A major public health triumph for the pediatric community has been a significant decrease in transmission of HIV, the virus that causes AIDS, from pregnant women to the baby. This is especially important for prospective adoptive parents. The decrease in rates is due to the treatment of pregnant women who are HIV+ with antiviral drugs and the elective use of Caesarean section delivery for infected women. However, drug abuse continues to be a leading factor in placing an individual at risk for HIV infection, and those families who are fostering or adopting an infant whose mother has used drugs during pregnancy have to continue to be concerned about this issue.
Risk varies based on a number of factors. In a recent study of 1,106,757 pregnancies in 955,251 women from across the country, it was found that 2856 women (0.28 percent) were HIV positive. Importantly, there were significant variations in positive rates based on regions in the country. Pregnant women in Washington DC had an HIV positive rate of 5.8 percent, those in Maryland and New York had rates at about 0.9 percent, and all other states had a prevalence rate below 0.5 percent.
Although HIV screening is fairly common during pregnancy, there are many instances in which it is not performed. In addition, Hepatitis C rates are burgeoning in the drug and alcohol using populations, and it is relatively rare that the pregnant woman has been tested for this. Many adoption agencies with which I have had the opportunity to work are now testing all newborns under their supervision for both HIV and Hepatitis C. However, potential foster and adoptive families need to ask a lot of questions before they make a long-term commitment to a new baby.
Testing and evaluation of newborns for infection with HIV or with Hepatitis C is very complex, complicated by the fact that there is relatively little information regarding long-term experience with children infected with Hepatitis C. When I work with foster and prospective adoptive families, I recommend that all newborn have Hepatitis C and HIV screens at birth or as soon thereafter as possible. When an infant or child, no matter what age, is first being evaluated for possible placement, I recommend testing.
The usual first screening test is for the HIV or Hepatitis C antibody, a reaction to presence of the virus.
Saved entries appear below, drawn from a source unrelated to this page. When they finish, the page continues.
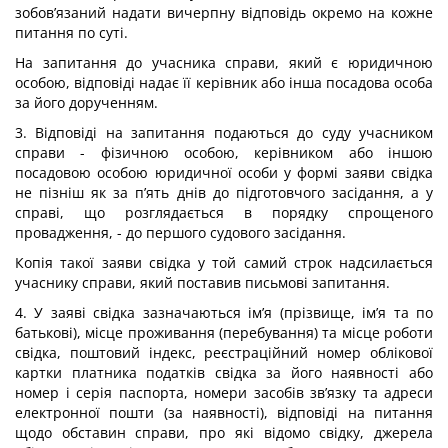
зобов’язаний надати вичерпну відповідь окремо на кожне
питання по суті.
На запитання до учасника справи, який є юридичною
особою, відповіді надає її керівник або інша посадова особа
за його дорученням.
3. Відповіді на запитання подаються до суду учасником
справи - фізичною особою, керівником або іншою
посадовою особою юридичної особи у формі заяви свідка
не пізніш як за п’ять днів до підготовчого засідання, а у
справі, що розглядається в порядку спрощеного
провадження, - до першого судового засідання.
Копія такої заяви свідка у той самий строк надсилається
учаснику справи, який поставив письмові запитання.
4. У заяві свідка зазначаються ім’я (прізвище, ім’я та по
батькові), місце проживання (перебування) та місце роботи
свідка, поштовий індекс, реєстраційний номер облікової
картки платника податків свідка за його наявності або
номер і серія паспорта, номери засобів зв’язку та адреси
електронної пошти (за наявності), відповіді на питання
щодо обставин справи, про які відомо свідку, джерела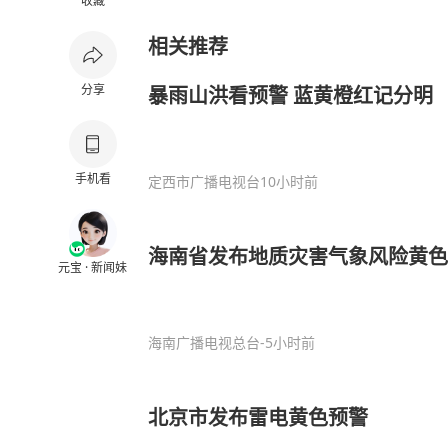
收藏
相关推荐
分享
暴雨山洪看预警 蓝黄橙红记分明
手机看
定西市广播电视台
10小时前
海南省发布地质灾害气象风险黄色
元宝 · 新闻妹
海南广播电视总台
-5小时前
北京市发布雷电黄色预警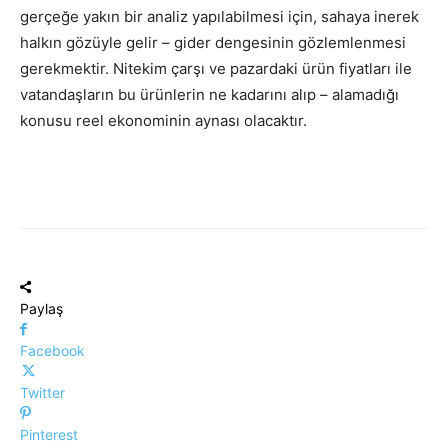
gerçeğe yakın bir analiz yapılabilmesi için, sahaya inerek
halkın gözüyle gelir – gider dengesinin gözlemlenmesi
gerekmektir. Nitekim çarşı ve pazardaki ürün fiyatları ile
vatandaşların bu ürünlerin ne kadarını alıp – alamadığı
konusu reel ekonominin aynası olacaktır.
Paylaş
Facebook
Twitter
Pinterest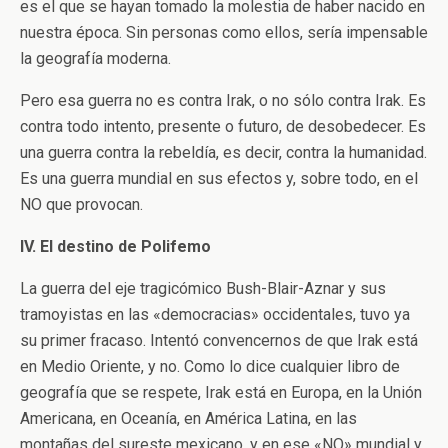
es el que se hayan tomado la molestia de haber nacido en
nuestra época. Sin personas como ellos, sería impensable
la geografía moderna.
Pero esa guerra no es contra Irak, o no sólo contra Irak. Es
contra todo intento, presente o futuro, de desobedecer. Es
una guerra contra la rebeldía, es decir, contra la humanidad.
Es una guerra mundial en sus efectos y, sobre todo, en el
NO que provocan.
IV. El destino de Polifemo
La guerra del eje tragicómico Bush-Blair-Aznar y sus
tramoyistas en las «democracias» occidentales, tuvo ya
su primer fracaso. Intentó convencernos de que Irak está
en Medio Oriente, y no. Como lo dice cualquier libro de
geografía que se respete, Irak está en Europa, en la Unión
Americana, en Oceanía, en América Latina, en las
montañas del sureste mexicano, y en ese «NO» mundial y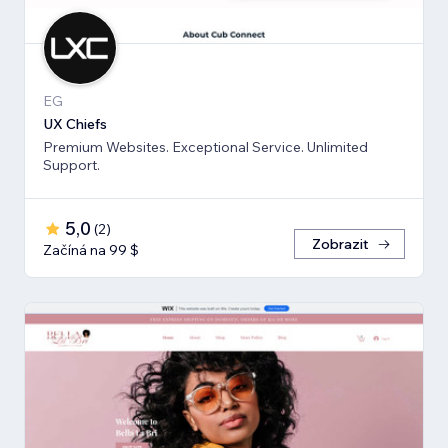
EG
UX Chiefs
Premium Websites. Exceptional Service. Unlimited
Support.
5,0
(
2
)
Zobrazit
Začíná na 99 $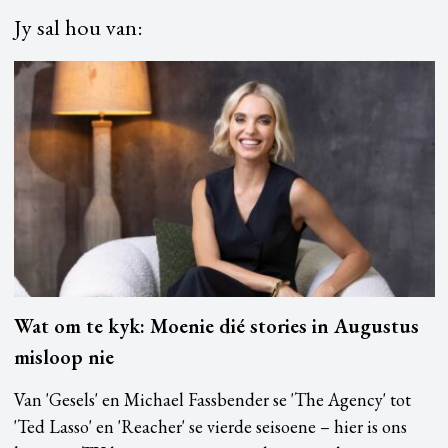
Jy sal hou van:
Wat om te kyk: Moenie dié stories in Augustus
misloop nie
Van 'Gesels' en Michael Fassbender se 'The Agency' tot
'Ted Lasso' en 'Reacher' se vierde seisoene – hier is ons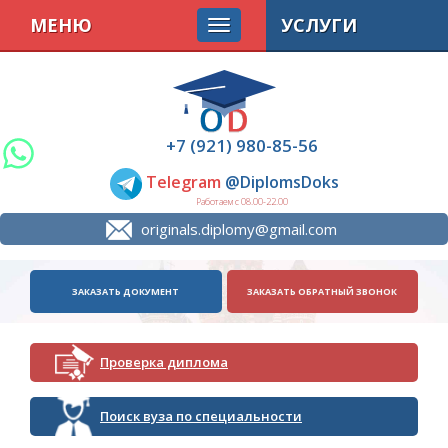
МЕНЮ
УСЛУГИ
+7 (921) 980-85-56
Telegram
@DiplomsDoks
Работаем с 08.00-22.00
originals.diplomy@gmail.com
ЗАКАЗАТЬ ДОКУМЕНТ
ЗАКАЗАТЬ ОБРАТНЫЙ ЗВОНОК
Проверка диплома
Поиск вуза по специальности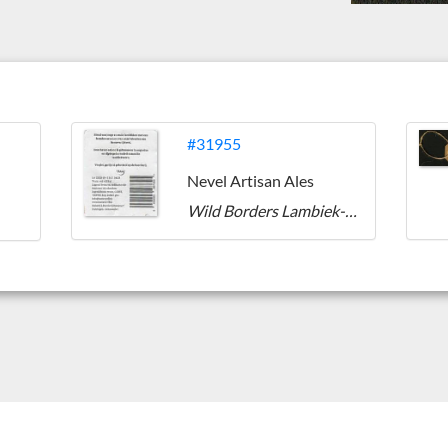
#31955
Nevel Artisan Ales
Wild Borders Lambiek-Saison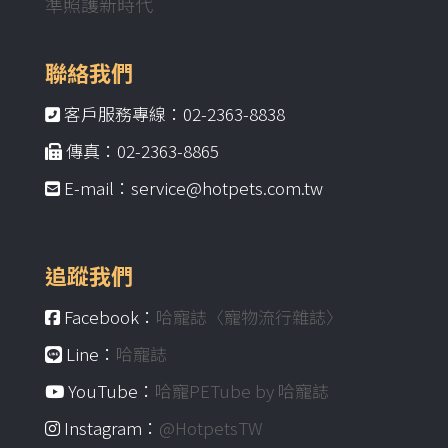
準照護新時代
聯絡我們
客戶服務專線：02-2363-8838
傳真：02-2363-8865
E-mail：service@hotpets.com.tw
追蹤我們
Facebook：
哈寵誌〈寵物流行雜誌〉
Line：
哈寵誌
YouTube：
哈寵PETube by 哈寵誌
Instagram：
@HotpetsTW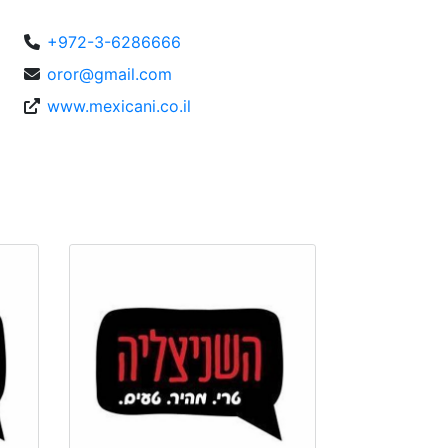
+972-3-6286666
oror@gmail.com
www.mexicani.co.il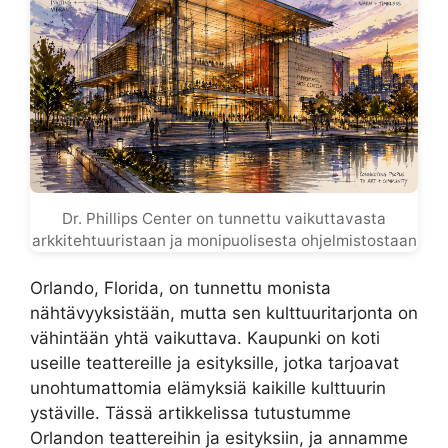
Dr. Phillips Center on tunnettu vaikuttavasta
arkkitehtuuristaan ja monipuolisesta ohjelmistostaan
Orlando, Florida, on tunnettu monista
nähtävyyksistään, mutta sen kulttuuritarjonta on
vähintään yhtä vaikuttava. Kaupunki on koti
useille teattereille ja esityksille, jotka tarjoavat
unohtumattomia elämyksiä kaikille kulttuurin
ystäville. Tässä artikkelissa tutustumme
Orlandon teattereihin ja esityksiin, ja annamme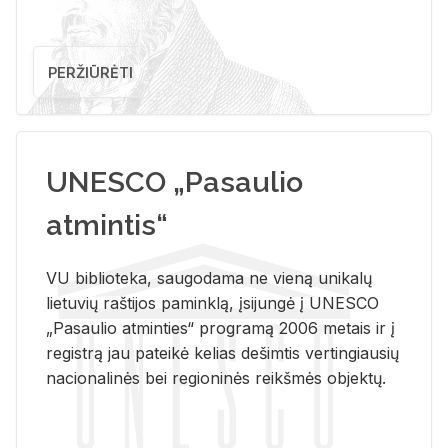
PERŽIŪRĖTI
UNESCO „Pasaulio
atmintis“
VU biblioteka, saugodama ne vieną unikalų
lietuvių raštijos paminklą, įsijungė į UNESCO
„Pasaulio atminties“ programą 2006 metais ir į
registrą jau pateikė kelias dešimtis vertingiausių
nacionalinės bei regioninės reikšmės objektų.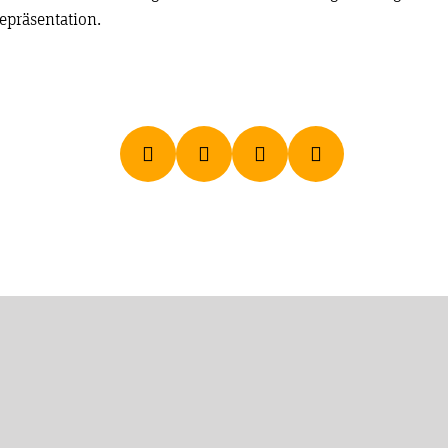
epräsentation.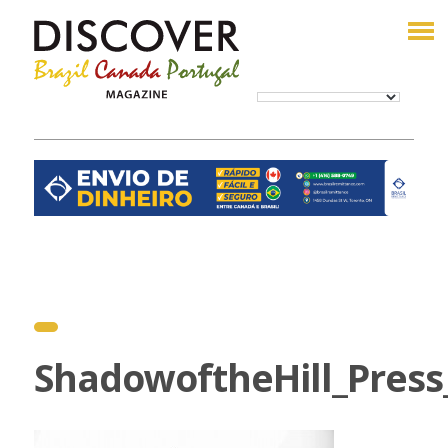
ShadowoftheHill_Press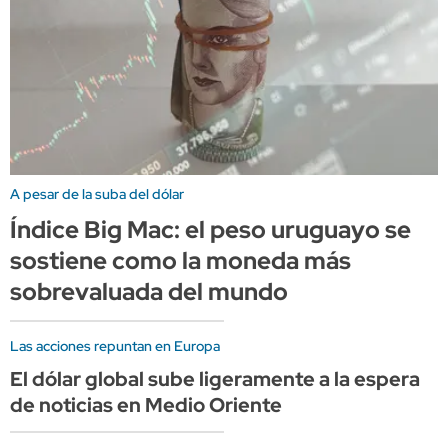
A pesar de la suba del dólar
Índice Big Mac: el peso uruguayo se
sostiene como la moneda más
sobrevaluada del mundo
Las acciones repuntan en Europa
El dólar global sube ligeramente a la espera
de noticias en Medio Oriente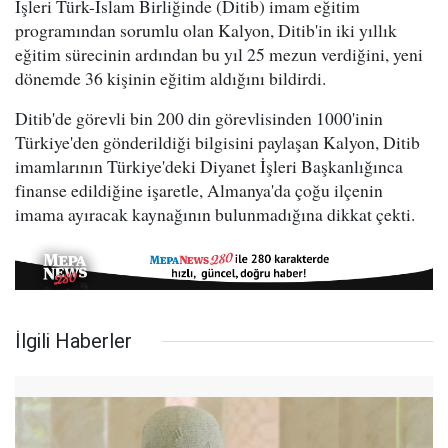
İşleri Türk-İslam Birliğinde (Ditib) imam eğitim
programından sorumlu olan Kalyon, Ditib'in iki yıllık
eğitim sürecinin ardından bu yıl 25 mezun verdiğini, yeni
dönemde 36 kişinin eğitim aldığını bildirdi.
Ditib'de görevli bin 200 din görevlisinden 1000'inin
Türkiye'den gönderildiği bilgisini paylaşan Kalyon, Ditib
imamlarının Türkiye'deki Diyanet İşleri Başkanlığınca
finanse edildiğine işaretle, Almanya'da çoğu ilçenin
imama ayıracak kaynağının bulunmadığına dikkat çekti.
İlgili Haberler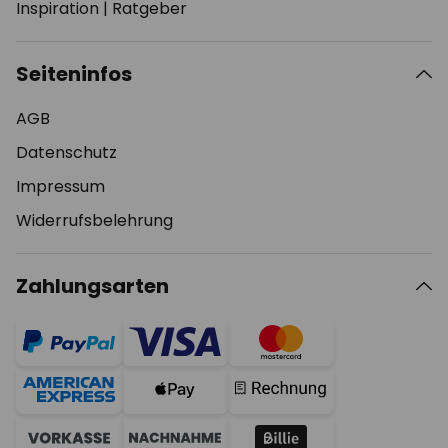
Inspiration
|
Ratgeber
Seiteninfos
AGB
Datenschutz
Impressum
Widerrufsbelehrung
Zahlungsarten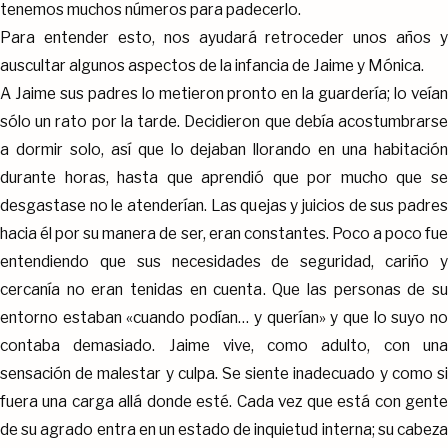
tenemos muchos números para padecerlo.
Para entender esto, nos ayudará retroceder unos años y
auscultar algunos aspectos de la infancia de Jaime y Mónica.
A Jaime sus padres lo metieron pronto en la guardería; lo veían
sólo un rato por la tarde. Decidieron que debía acostumbrarse
a dormir solo, así que lo dejaban llorando en una habitación
durante horas, hasta que aprendió que por mucho que se
desgastase no le atenderían. Las quejas y juicios de sus padres
hacia él por su manera de ser, eran constantes. Poco a poco fue
entendiendo que sus necesidades de seguridad, cariño y
cercanía no eran tenidas en cuenta. Que las personas de su
entorno estaban «cuando podían… y querían» y que lo suyo no
contaba demasiado. Jaime vive, como adulto, con una
sensación de malestar y culpa. Se siente inadecuado y como si
fuera una carga allá donde esté. Cada vez que está con gente
de su agrado entra en un estado de inquietud interna; su cabeza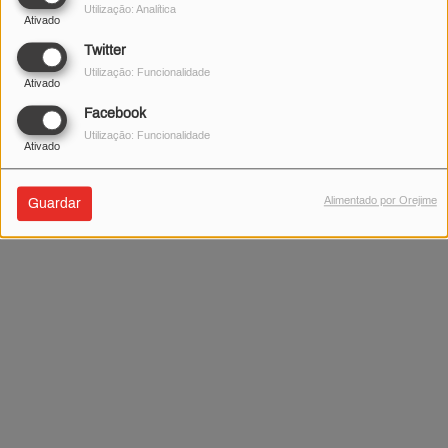
Utilização: Analítica
Ativado
Twitter
Utilização: Funcionalidade
Ativado
Facebook
Utilização: Funcionalidade
Ativado
Alimentado por Orejime
Guardar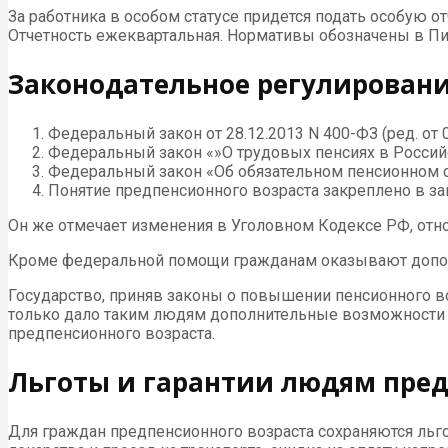
За работника в особом статусе придется подать особую 
Отчетность ежеквартальная. Нормативы обозначены в Пис
Законодательное регулирован
Федеральный закон от 28.12.2013 N 400-ФЗ (ред. от 01
Федеральный закон «»О трудовых пенсиях в Российс
Федеральный закон «Об обязательном пенсионном ст
Понятие предпенсионного возраста закреплено в зак
Он же отмечает изменения в Уголовном Кодексе РФ, отно
Кроме федеральной помощи гражданам оказывают допол
Государство, приняв законы о повышении пенсионного во
только дало таким людям дополнительные возможности д
предпенсионного возраста.
Льготы и гарантии людям пред
Для граждан предпенсионного возраста сохраняются льг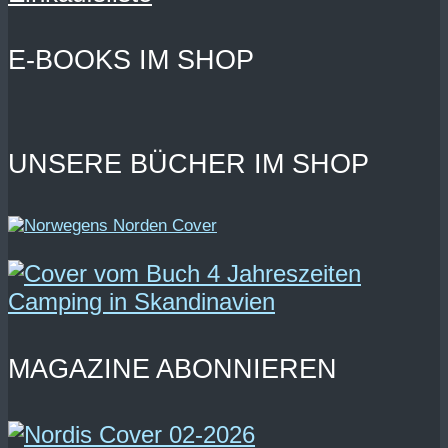
E-BOOKS IM SHOP
UNSERE BÜCHER IM SHOP
MAGAZINE ABONNIEREN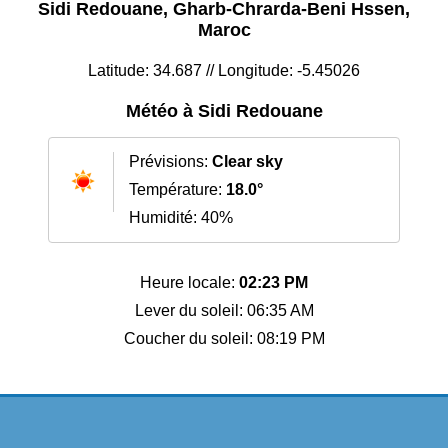
Sidi Redouane, Gharb-Chrarda-Beni Hssen,
Maroc
Latitude: 34.687 // Longitude: -5.45026
Météo à Sidi Redouane
Prévisions:
Clear sky
Température:
18.0°
Humidité: 40%
Heure locale:
02:23 PM
Lever du soleil: 06:35 AM
Coucher du soleil: 08:19 PM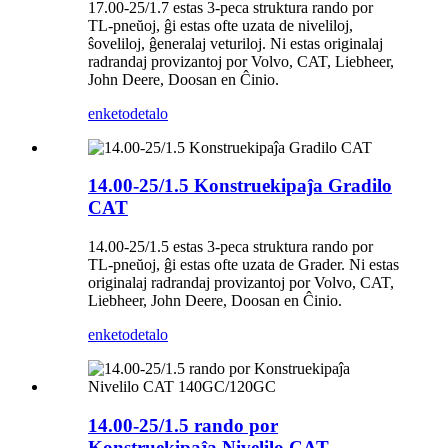
17.00-25/1.7 estas 3-peca struktura rando por
TL-pneŭoj, ĝi estas ofte uzata de niveliloj,
ŝoveliloj, ĝeneralaj veturiloj. Ni estas originalaj
radrandaj provizantoj por Volvo, CAT, Liebheer,
John Deere, Doosan en Ĉinio.
enketo
detalo
14.00-25/1.5 Konstruekipaĵa Gradilo
CAT
14.00-25/1.5 estas 3-peca struktura rando por
TL-pneŭoj, ĝi estas ofte uzata de Grader. Ni estas
originalaj radrandaj provizantoj por Volvo, CAT,
Liebheer, John Deere, Doosan en Ĉinio.
enketo
detalo
14.00-25/1.5 rando por
Konstruekipaĵa Nivelilo CAT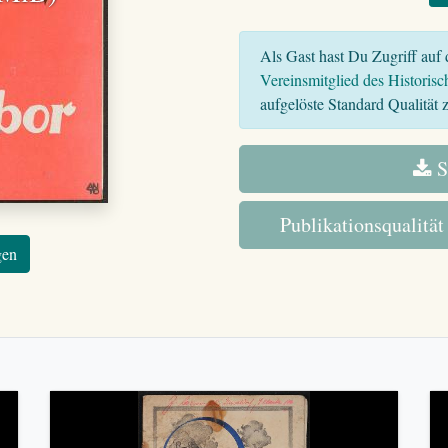
Als Gast hast Du Zugriff auf d
Vereinsmitglied des Historisc
aufgelöste Standard Qualität z
S
Publikationsqualität
gen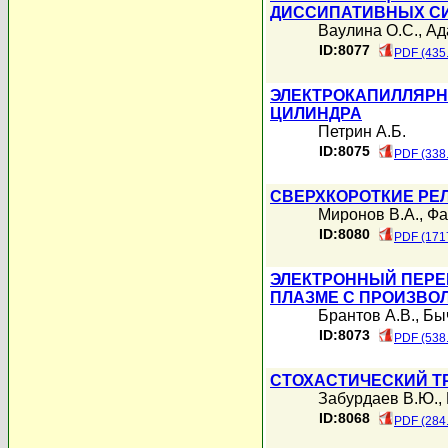
ДИССИПАТИВНЫХ СИ
Ваулина О.С.
,
Ад
ID:8077
PDF (435
ЭЛЕКТРОКАПИЛЛЯРН
ЦИЛИНДРА
Петрин А.Б.
ID:8075
PDF (338
СВЕРХКОРОТКИЕ РЕ
Миронов В.А.
,
Фа
ID:8080
PDF (171
ЭЛЕКТРОННЫЙ ПЕРЕ
ПЛАЗМЕ С ПРОИЗВО
Брантов А.В.
,
Бы
ID:8073
PDF (538
СТОХАСТИЧЕСКИЙ Т
Забурдаев В.Ю.
,
ID:8068
PDF (284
If the initial antibody test is negative, it is highly unlikely that this is a false negative (a blood test that is negative, but the child actually is infected) for either Hepatitis C or HIV. No repeat antibody screen is needed, although parents may wish to have one done if the child was less than 6 weeks of age at the time of testing. In this case, a repeat antibody screen at three to six months of age can be considered.
If the initial antibody test for HIV or Hepatitis C is positive, a follow up second level of testing needs to be done. This test is called a PCR, which stands for polymerase chain reaction. PCR is a method to analyze a short sequence of genetic material –DNA or RNA – even in samples containing only minimal quantities of the material.
a. AIDS: A PCR in the first three months has about a 40 percent chance of being a false negative (that is, the child is infected but the test is negative). PCR for HIV infection reaches almost 100 percent accuracy by 4 months. If the PCR is negative for HIV at 4 months, no further evaluation is needed. If the parents wish to follow up with a confirmatory PCR, this should be done at six months.
b. Hepatitis C: A PCR at 6 weeks to two months of age has about a 20 percent chance of being a false negative. The accuracy slowly increases, so that by 6 months, chances for a false negative are 10 percent. Many experts recommend that a PCR not even be done until 6 months of age. However, this is untenable for many families trying to make a decision around adoption. A reasonable course would be to perform a PCR at 6 weeks to two months. If it is positive, that gives the family significant information, although it still is not 100 percent accurate. If negative, it narrows the statistical chances for the family down to a 20 percent chance. Since overall likelihood of transmission of Hepatitis C is about 5 percent from mother to child, statistically the baby probably is not infected. This information regarding Hepatitis C relates to the child who is HIV negative. If the child is HIV positive, transmission of Hepatitis C is many times higher, so the protocol for testing would be different.
These recommendations are a combination of research-based information and my own experience in working with infants and children prenatally exposed to drugs and alcohol. Though this is an issue that many prospective parents – and agencies – are reluctant to even have to think about, it is in the best interest of the child and the family to have the facts and then make decisions based on accurate information.